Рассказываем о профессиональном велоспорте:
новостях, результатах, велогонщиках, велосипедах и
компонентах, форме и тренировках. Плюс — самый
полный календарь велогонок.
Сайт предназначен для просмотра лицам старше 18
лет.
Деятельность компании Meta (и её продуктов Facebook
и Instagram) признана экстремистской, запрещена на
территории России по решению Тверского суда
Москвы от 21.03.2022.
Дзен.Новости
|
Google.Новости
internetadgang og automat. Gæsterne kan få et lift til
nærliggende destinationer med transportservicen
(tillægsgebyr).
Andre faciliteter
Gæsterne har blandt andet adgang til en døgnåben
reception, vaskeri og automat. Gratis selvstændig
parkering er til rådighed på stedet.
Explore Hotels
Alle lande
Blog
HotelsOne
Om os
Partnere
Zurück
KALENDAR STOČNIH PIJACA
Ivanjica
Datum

■ ■ ■ ■ ■

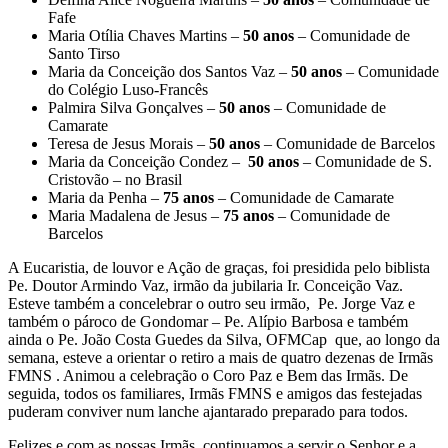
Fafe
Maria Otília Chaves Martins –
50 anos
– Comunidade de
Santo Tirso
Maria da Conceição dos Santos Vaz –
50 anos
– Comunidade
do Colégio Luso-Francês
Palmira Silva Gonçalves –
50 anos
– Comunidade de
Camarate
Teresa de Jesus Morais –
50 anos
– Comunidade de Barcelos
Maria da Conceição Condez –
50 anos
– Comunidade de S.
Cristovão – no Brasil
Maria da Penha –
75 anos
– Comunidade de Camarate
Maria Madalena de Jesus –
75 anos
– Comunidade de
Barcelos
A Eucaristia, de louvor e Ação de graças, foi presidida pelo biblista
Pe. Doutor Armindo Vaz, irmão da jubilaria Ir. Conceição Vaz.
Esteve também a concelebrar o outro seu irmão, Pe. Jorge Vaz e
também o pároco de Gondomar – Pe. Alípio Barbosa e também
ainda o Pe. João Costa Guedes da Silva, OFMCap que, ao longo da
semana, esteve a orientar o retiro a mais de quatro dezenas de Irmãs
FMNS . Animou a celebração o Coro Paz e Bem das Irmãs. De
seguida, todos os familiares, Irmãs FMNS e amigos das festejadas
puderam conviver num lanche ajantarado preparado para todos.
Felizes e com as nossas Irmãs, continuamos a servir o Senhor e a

■ ■ ■ ■ ■

**TASK INSTRUCTIONS:** Return exactly the lines above from the line that has "Cristovão – no Brasil" through the line that has "Felizes e com", inclusive, and nothing else.

**WRITTEN REPLY:**
Cristovão – no Brasil
Maria da Penha –
75 anos
– Comunidade de Camarate
Maria Madalena de Jesus –
75 anos
– Comunidade de
Barcelos
A Eucaristia, de louvor e Ação de graças, foi presidida pelo biblista
Pe. Doutor Armindo Vaz, irmão da jubilaria Ir. Conceição Vaz.
Esteve também a concelebrar o outro seu irmão, Pe. Jorge Vaz e
também o pároco de Gondomar – Pe. Alípio Barbosa e também
ainda o Pe. João Costa Guedes da Silva, OFMCap que, ao longo da
semana, esteve a orientar o retiro a mais de quatro dezenas de Irmãs
FMNS . Animou a celebração o Coro Paz e Bem das Irmãs. De
seguida, todos os familiares, Irmãs FMNS e amigos das festejadas
puderam conviver num lanche ajantarado preparado para todos.
Felizes e com as nossas Irmãs, continuamos a servir o Senhor e a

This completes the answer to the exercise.